Mum was frequently on a diet and was always falling for the lure of so-called wonder products. One day she appeared in the kitchen wearing newly purchased special shorts which required filling with air Michelin man style. The idea was for her then to run around the garden in them. We all howled with laughter at them and needless to say the wonder shorts were returned. I don’t think we ever stopped teasing her about them!

She had a real zest for life and Mum loved her life in the valley – especially if it involved chatting and she was devoted to us and her grandchildren Olivia, Jack and Flora.

 She was in essence a true tiger if an anyone hurt any of us or let us down, but a pussy cat if she liked you. Her smile would light up a room whenever we came in, truly an example of unconditional love and there was nothing she wouldn’t do for us On occasion whether we wanted her to do it or not….

Mum fought so hard to stay alive overcoming cancer, a stroke and a heart attack and absolutely refusing to give in to her more recent difficulties.

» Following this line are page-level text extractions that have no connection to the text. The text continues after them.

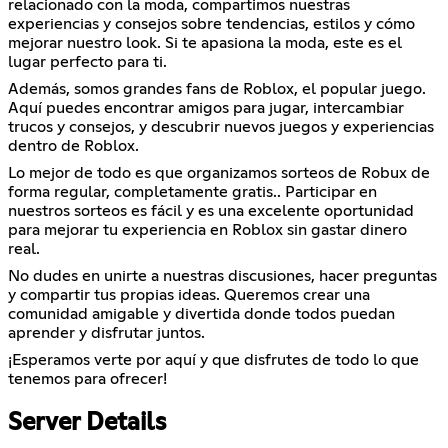
relacionado con la moda, compartimos nuestras
experiencias y consejos sobre tendencias, estilos y cómo
mejorar nuestro look. Si te apasiona la moda, este es el
lugar perfecto para ti.
Además, somos grandes fans de Roblox, el popular juego.
Aquí puedes encontrar amigos para jugar, intercambiar
trucos y consejos, y descubrir nuevos juegos y experiencias
dentro de Roblox.
Lo mejor de todo es que organizamos sorteos de Robux de
forma regular, completamente gratis.. Participar en
nuestros sorteos es fácil y es una excelente oportunidad
para mejorar tu experiencia en Roblox sin gastar dinero
real.
No dudes en unirte a nuestras discusiones, hacer preguntas
y compartir tus propias ideas. Queremos crear una
comunidad amigable y divertida donde todos puedan
aprender y disfrutar juntos.
¡Esperamos verte por aquí y que disfrutes de todo lo que
tenemos para ofrecer!
Server Details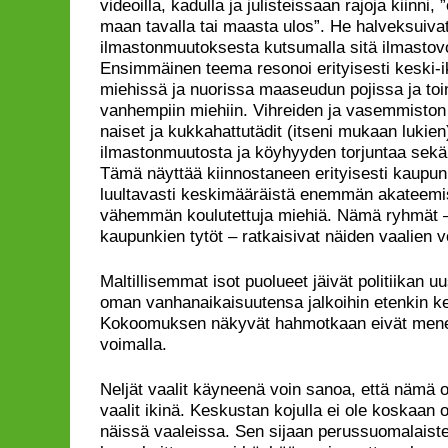
videoilla, kadulla ja julisteissaan rajoja kiinni
maan tavalla tai maasta ulos”. He halveksuivat
ilmastonmuutoksesta kutsumalla sitä ilmastov
Ensimmäinen teema resonoi erityisesti keski-i
miehissä ja nuorissa maaseudun pojissa ja to
vanhempiin miehiin. Vihreiden ja vasemmiston
naiset ja kukkahattutädit (itseni mukaan lukien
ilmastonmuutosta ja köyhyyden torjuntaa sekä 
Tämä näyttää kiinnostaneen erityisesti kaupun
luultavasti keskimääräistä enemmän akateemis
vähemmän koulutettuja miehiä. Nämä ryhmät 
kaupunkien tytöt – ratkaisivat näiden vaalien vo
Maltillisemmat isot puolueet jäivät politiikan u
oman vanhanaikaisuutensa jalkoihin etenkin ke
Kokoomuksen näkyvät hahmotkaan eivät mene
voimalla.
Neljät vaalit käyneenä voin sanoa, että nämä o
vaalit ikinä. Keskustan kojulla ei ole koskaan ol
näissä vaaleissa. Sen sijaan perussuomalaist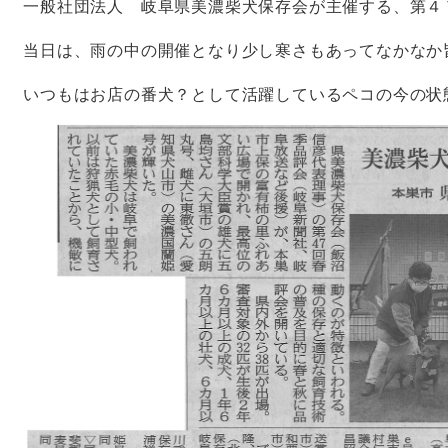
一般社団法人 岐阜県美濃柴犬保存会が主催する、第４
当日は、雨の中の開催となり少し寒さもあってなかなか
いつもはお店の番犬？として活躍しているペコの今の状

The centre of her world, however, was Fred. They were a double act affectionately known as batman and robin by their grandchildren. They were devoted to each other for nearly 64 years. Mum could not cope when dad became increasingly unwell and never recovered from his death, although we were extremely fortunate in her last two months to have had a sort of Indian summer where she was much much better.

We feel that we owe a huge debt to the wonderful staff at Westacre who also loved Mum and looked after her so very well, but she and dad are together again now two halves making the whole,……..God bless them.

She leaves a huge void in our lives and we will miss her terribly.

The Bible reading was Song of Solomon 2:10-13 read by her friend Joy Weston.

10 My beloved speaks and says to me:
“Arise, my love, my fair one,
and come away;
11 for now the winter is past,
the rain is over and gone.
12 The flowers appear on the earth;
the time of singing has come,
and the voice of the turtledove
is heard in our land.
13 The fig tree puts forth its figs,
and the vines are in blossom;
they give forth fragrance.
Arise, my love, my fair one,
and come away.

Revd Alex Pease gave the following address:

“Now Alex!”  Eirlys would say to me; fixing me with her attention, if she wanted to make a point….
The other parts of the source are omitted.